Mon téléphone sonne pour m’avertir que j’ai un message sur mon répondeur mais avait omis d’en faire autant pour me permettre de prendre l’appel. Sans rancune, j’écoute tout de même le message. C’est une conseillère de Pôle. Elle ne donne pas son nom, je ne sais donc pas s’il s’agit de MA future conseillère. Elle explique qu’elle a été informé de mon projet de création d’entreprise (elle ne parle pas du CAP Pâtissier que je souhaite intégrer, pourtant étape première de ma douce reconversion professionnelle) et elle souhaite en savoir plus. C’est officiel. Le 26 décembre n’est pas un jour férié, défiscalisées ou non, le Père Noël ne fait pas d’heures supplémentaires. Je l’avoue bien volontiers, cette première partie du message m’enchante, ravi de constater que mon dossier semble intéresser quelqu’un.

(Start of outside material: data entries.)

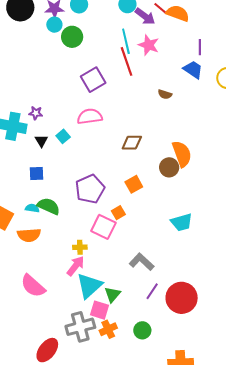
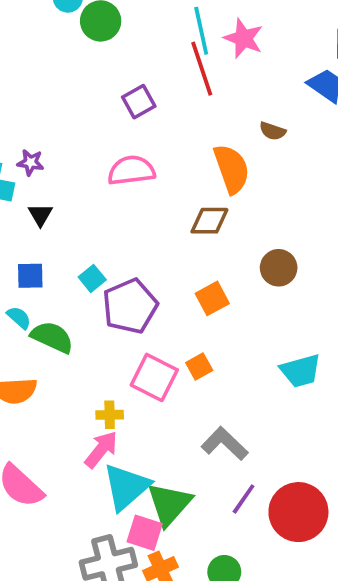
purple square: (93, 80) -> (139, 102), size x0.7
cyan square: (63, 136) -> (92, 278), moved
orange semicircle: (182, 154) -> (232, 169), moved
cyan semicircle: (32, 208) -> (19, 318), moved, turned 32
orange square: (118, 213) -> (199, 367), moved
green triangle: (112, 294) -> (169, 504), size x1.5

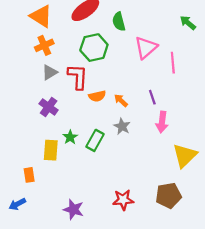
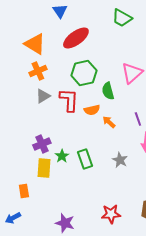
green semicircle: (119, 22) -> (108, 91), moved
orange semicircle: (97, 96) -> (92, 110), moved
purple cross: (49, 107) -> (42, 144), moved, turned 30
gray star: (122, 126) -> (120, 160), moved
green rectangle: (95, 140) -> (85, 159), turned -48

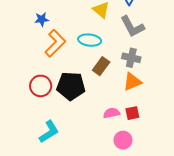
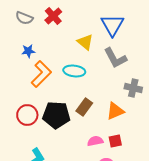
gray cross: (131, 58) -> (133, 88), moved
brown rectangle: (101, 66) -> (84, 107), moved

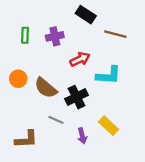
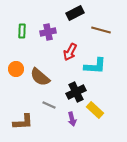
black rectangle: (86, 15) -> (75, 13), turned -60
red arrow: (80, 59) -> (70, 52), turned 144
black cross: (77, 97) -> (76, 92), moved

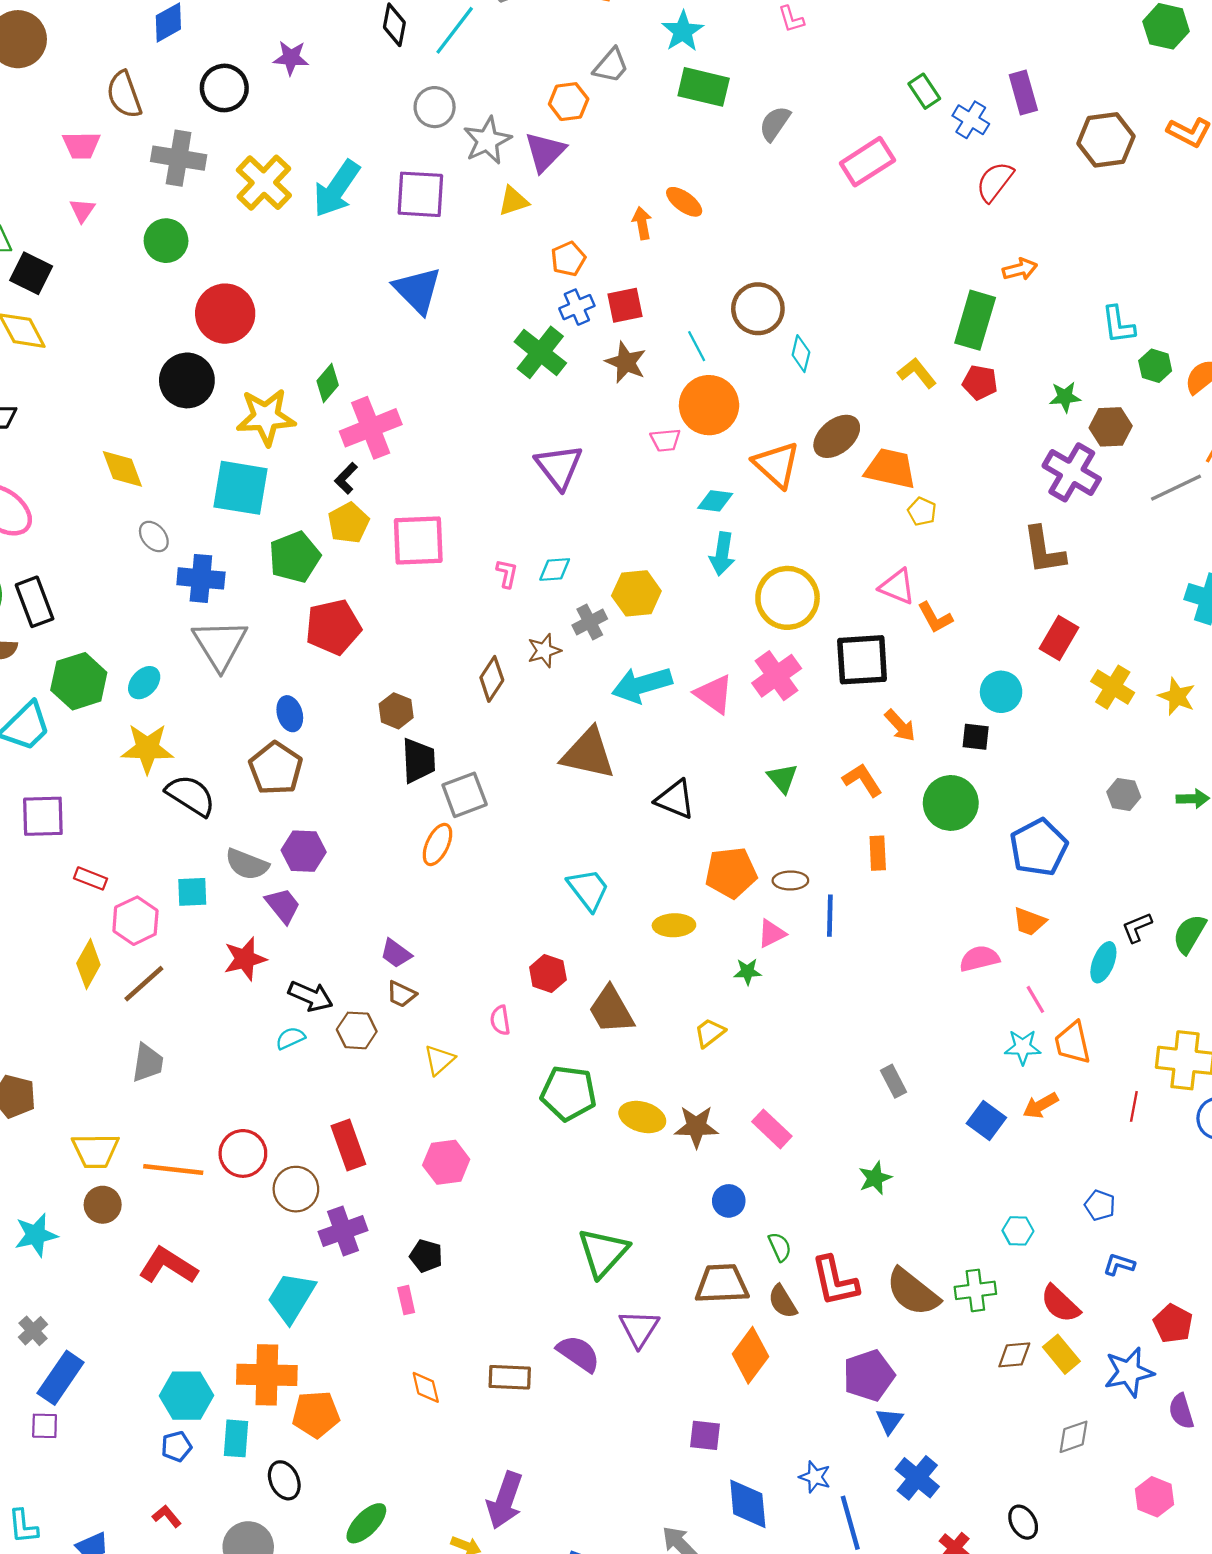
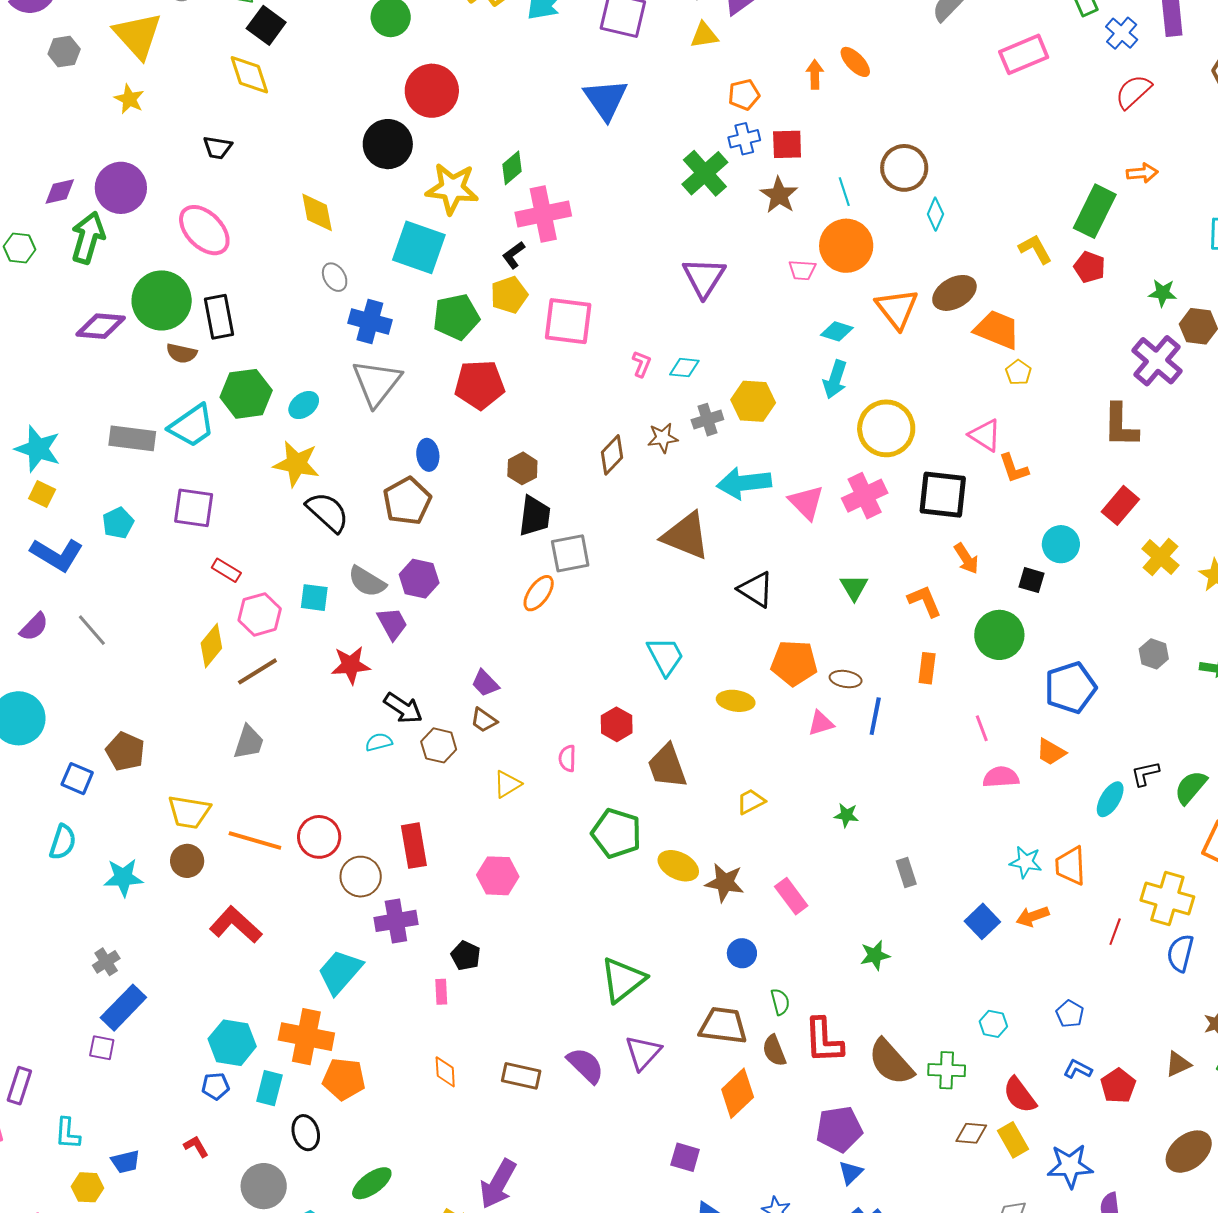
green star: (748, 972) -> (846, 815), moved
pink line: (1035, 999) -> (982, 728), moved
red pentagon: (1173, 1324) -> (1118, 1086), moved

Puis vient la conclusion du message. La prise de congés pour ainsi dire… La conseillère anonyme termine en me précisant que comme elle ne m’a pas eu directement, elle me rappellera. Super. Mais c’est « courant janvier » qu’elle me rappellera. Vous comprenez maintenant pourquoi la formule « prise de congés » peut avoir ici tout son sens. Loin de moi l’idée de vouloir la priver de vacances si tel est le motif de ce renvoi d’appel, mais pourquoi courant janvier ? Pourquoi pas cet après-midi ? Et demain ? Je décide, sans grande conviction, d’appeler Pôle par son numéro court pour savoir qui a tenté de me joindre. L’opératrice qui me répond procède à l’identification règlementaire, numéro d’identifiant, nom et prénom. C’est bien moi, on peut donc discuter.

Moi : – « Je viens d’avoir un message d’une conseillère qui ne m’a pas donné son nom. J’essaie donc de la joindre en passant par vous ».

L’opératrice : – « Alors je regarde ce qu’elle m’a laissé dans votre dossier ».

Les secondes sont marquées par son tapotement sur les touches d’un clavier.

L’opératrice : – « Ah… Elle ne m’a rien laissé. Je n’ai aucune trace d’un appel de quiconque dans votre dossier ».

A l’approche de midi, la faim aidant, j’avais envie de lui répondre que ça ne m’étonnait pas. Mais je n’avais aucune raison d’être désagréable avec elle, même à J+1 je lui fais ce cadeau. Pourtant, elle continue en me tendant une perche magistrale.

L’opératrice : – « Si je n’ai pas d’information, c’est sans doute qu’il n’y a aucune urgence ».

Voilà. Ma situation n’est pas urgente. C’est sans doute une affaire de point de vue, une définition à géométrie variable de l’urgence ou bien encore mon égocentrisme qui fait des siennes. Il est temps qu’on se quitte et que je passe à table.

L’opératrice : – « Monsieur Grangier, je suis vraiment désolée de ne pouvoir vous aider davantage ».

Elle a tout de même un air sympathique et des formules de politesse formatées à la sincérité bien imitée.

Moi : – « Je vous remercie quand même. J’attendrai donc le prochain appel ».

2014 sera peut-être un grand cru. Mais pour le moment, ça ne me parait pas être du tout-cuit.